The News Media Alliance (NMA) has issued a report claiming that artificial intelligence (AI) developers extensively rely on unlawfully scraping copyrighted content from news publications and journalists to train their AI models. In a white paper and accompanying submission to the U.S. Copyright Office released on October 30, the NMA contends that the dataset used for AI model training incorporates more data from news publishers than any other source, leading to AI systems essentially "copying" and utilizing publishers' content, resulting in copyright infringement.
According to the NMA, many generative AI developers engage in scraping publisher content without authorization, employing it in both model training and real-time content generation. This not only infringes on publishers' copyrights but also creates a contentious relationship between news outlets and AI models. The NMA's argument emphasizes that publishers invest and undertake risks, while AI developers reap substantial benefits, including user engagement, data utilization, brand creation, and advertising revenue.
The NMA's submission to the Copyright Office highlights that publishers face reduced revenue, diminished job opportunities, and strained audience relations due to these practices. To address these issues, the NMA proposes that the Copyright Office declare the use of published content for monetizing AI systems as detrimental to publishers' interests. Additionally, the group calls for the implementation of various licensing models and transparency measures to restrict the use of copyrighted materials.

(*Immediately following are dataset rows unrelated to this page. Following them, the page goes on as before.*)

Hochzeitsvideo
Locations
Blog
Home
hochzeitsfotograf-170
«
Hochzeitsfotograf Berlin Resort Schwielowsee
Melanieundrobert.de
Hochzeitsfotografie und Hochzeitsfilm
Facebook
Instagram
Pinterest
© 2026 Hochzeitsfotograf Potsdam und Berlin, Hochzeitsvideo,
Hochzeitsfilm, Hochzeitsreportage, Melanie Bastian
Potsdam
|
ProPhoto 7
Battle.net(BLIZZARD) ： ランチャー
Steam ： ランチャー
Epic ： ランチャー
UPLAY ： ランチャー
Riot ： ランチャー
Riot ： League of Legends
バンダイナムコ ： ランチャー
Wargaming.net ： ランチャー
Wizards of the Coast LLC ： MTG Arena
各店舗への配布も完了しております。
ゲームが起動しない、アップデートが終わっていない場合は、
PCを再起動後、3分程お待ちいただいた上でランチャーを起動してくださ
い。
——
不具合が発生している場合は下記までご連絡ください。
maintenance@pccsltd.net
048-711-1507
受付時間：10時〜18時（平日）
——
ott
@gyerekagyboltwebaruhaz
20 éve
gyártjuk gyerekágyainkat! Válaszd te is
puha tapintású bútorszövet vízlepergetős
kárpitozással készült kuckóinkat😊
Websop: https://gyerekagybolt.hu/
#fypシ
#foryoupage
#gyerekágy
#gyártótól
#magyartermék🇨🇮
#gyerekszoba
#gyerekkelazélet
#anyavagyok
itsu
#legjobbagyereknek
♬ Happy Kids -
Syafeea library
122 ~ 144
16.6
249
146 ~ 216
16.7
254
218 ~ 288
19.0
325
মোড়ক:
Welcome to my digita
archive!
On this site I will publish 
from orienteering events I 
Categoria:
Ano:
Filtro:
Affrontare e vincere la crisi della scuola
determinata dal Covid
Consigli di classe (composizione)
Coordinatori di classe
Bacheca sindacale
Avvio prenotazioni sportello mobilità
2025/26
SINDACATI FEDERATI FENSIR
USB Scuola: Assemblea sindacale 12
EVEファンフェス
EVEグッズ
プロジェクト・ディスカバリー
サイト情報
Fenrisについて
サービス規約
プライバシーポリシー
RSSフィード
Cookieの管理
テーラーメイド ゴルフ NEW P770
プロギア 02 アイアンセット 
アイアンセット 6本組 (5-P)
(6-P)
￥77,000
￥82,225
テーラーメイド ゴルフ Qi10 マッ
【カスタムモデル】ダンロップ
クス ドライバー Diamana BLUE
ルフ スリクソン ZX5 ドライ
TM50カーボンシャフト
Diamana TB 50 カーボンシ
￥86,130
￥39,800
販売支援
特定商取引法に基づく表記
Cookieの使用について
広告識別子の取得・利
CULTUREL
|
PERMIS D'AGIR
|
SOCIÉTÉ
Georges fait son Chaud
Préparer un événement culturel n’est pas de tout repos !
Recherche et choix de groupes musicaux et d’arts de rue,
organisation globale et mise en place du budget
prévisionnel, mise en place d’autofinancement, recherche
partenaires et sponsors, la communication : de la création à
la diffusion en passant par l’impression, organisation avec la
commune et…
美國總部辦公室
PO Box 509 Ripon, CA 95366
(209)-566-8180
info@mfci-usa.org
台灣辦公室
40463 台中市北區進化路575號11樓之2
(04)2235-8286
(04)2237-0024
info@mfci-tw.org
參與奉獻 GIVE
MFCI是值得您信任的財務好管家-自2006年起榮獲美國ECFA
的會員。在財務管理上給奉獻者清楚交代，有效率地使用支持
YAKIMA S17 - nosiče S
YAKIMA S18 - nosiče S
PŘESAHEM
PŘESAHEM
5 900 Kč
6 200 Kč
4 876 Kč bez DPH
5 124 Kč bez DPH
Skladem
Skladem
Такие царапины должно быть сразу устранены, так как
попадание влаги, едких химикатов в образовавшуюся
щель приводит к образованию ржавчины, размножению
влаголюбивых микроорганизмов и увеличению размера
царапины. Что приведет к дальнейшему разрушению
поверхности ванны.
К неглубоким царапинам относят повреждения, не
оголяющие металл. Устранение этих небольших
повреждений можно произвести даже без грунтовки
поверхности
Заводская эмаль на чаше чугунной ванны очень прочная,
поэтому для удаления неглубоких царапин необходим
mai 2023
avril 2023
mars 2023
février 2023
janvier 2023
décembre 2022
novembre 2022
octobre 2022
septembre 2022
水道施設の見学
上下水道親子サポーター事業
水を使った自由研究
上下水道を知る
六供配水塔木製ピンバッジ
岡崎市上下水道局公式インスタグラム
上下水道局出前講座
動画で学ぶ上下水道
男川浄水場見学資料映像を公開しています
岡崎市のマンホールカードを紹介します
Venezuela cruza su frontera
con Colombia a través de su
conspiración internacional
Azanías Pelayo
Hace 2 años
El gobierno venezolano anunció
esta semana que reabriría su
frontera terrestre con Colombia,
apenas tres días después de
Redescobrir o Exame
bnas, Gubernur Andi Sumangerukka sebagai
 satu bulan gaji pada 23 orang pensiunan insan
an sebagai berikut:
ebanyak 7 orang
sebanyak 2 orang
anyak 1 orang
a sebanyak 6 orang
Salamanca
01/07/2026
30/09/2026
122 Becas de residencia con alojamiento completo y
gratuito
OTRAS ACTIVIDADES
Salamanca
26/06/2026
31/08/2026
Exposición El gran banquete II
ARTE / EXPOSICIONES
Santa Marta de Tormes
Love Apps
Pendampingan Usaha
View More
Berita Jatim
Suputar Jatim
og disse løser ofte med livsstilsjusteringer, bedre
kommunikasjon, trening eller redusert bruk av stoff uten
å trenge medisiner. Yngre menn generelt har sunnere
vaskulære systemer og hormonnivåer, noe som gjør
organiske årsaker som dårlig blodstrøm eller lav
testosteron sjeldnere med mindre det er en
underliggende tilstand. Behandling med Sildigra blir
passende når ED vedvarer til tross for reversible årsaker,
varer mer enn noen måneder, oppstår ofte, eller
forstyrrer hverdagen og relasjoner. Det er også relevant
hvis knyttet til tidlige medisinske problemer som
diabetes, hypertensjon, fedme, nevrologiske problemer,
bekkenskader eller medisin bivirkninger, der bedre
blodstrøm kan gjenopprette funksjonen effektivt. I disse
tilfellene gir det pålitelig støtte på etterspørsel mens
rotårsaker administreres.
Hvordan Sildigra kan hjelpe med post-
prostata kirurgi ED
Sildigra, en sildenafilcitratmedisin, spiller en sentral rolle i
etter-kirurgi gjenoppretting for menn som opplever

The NMA further recommends that the Copyright Office take measures to eliminate protected content from third-party websites. It is important to note that the NMA acknowledges the potential benefits of generative AI, emphasizing that publications and journalists can utilize AI for tasks such as proofreading, idea generation, and search engine optimization.
Over the past year, AI chatbots like OpenAI's ChatGPT, Google's Bard, and Anthropic's Claude have witnessed increased usage. However, the training methods of these AI models have faced criticism and legal challenges, with copyright infringement claims being raised in several instances. Notably, comedian Sarah Silverman filed a lawsuit in July against OpenAI and Meta, alleging that they used her copyrighted material without permission for training their AI systems.
Both OpenAI and Google have faced class-action lawsuits, with accusations of user information being unlawfully acquired for generative AI purposes. Google declared that it would assume legal responsibility in cases of copyright infringement allegations related to its generative AI products used on Google Cloud and Workspace, promising to handle potential legal risks. However, Google's Bard search tool did not enjoy protection under this promise of legal immunity.